Django’s setting system leaves much to be desired. All settings are stored in a single settings.py file. This has two implications.

  1. Because sensitive settings are not read off another file that is not checked into source control (like the .env convention used by Rails or Laravel), it is exceedingly easy to accidentally check sensitive settings into the repo and potentially exposing it to the public.

  2. All settings share the same namespace, so some settings require very long names to avoid collision. Laravel avoids this by exploding the config into multiple files. This has the added benefit of allowing vendor packages to add their own config by simply copying their default config into the project’s config folder and letting the user tweak that.

In addition, some of the defaults that Django comes with are frankly baffling.

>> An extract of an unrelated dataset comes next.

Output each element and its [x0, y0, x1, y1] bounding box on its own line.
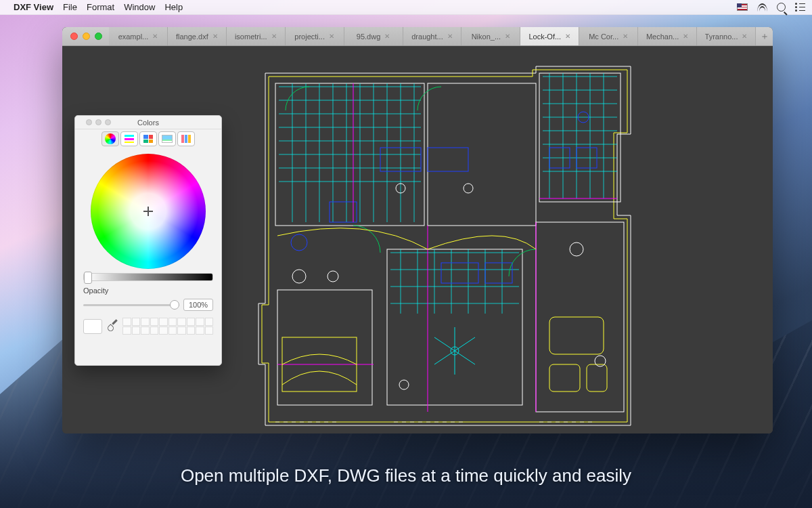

When the framework encounters an error in production (ie. with DEBUG set to off), Django by default will send the error report to the admin via email. Unfortunately the settings do not ask you to configure the mail server settings so that it can actually send out the emails. In addition, the error reports can contain sensitive information, and sending them via email is in fact discouraged by Django’s own documentation.

Closing thoughts

Django sells itself as The web framework for perfectionists with deadlines. They’re not wrong - many of the features are amazing if you need to move fast. The automatic migrations, the very high level of abstraction, the declarative style of building forms, models, admin panels, the automatically generated CMS panels and many other parts of the framework seem extremely well suited for rapid prototyping.

Unfortunately all these come at a cost. The abstraction can frequently leak, and it can be hard to uncouple the parts if you try to go lower level. The framework is great if what you want to build can be assembled using the pieces found in the framework. It can be a nightmare if it isn’t.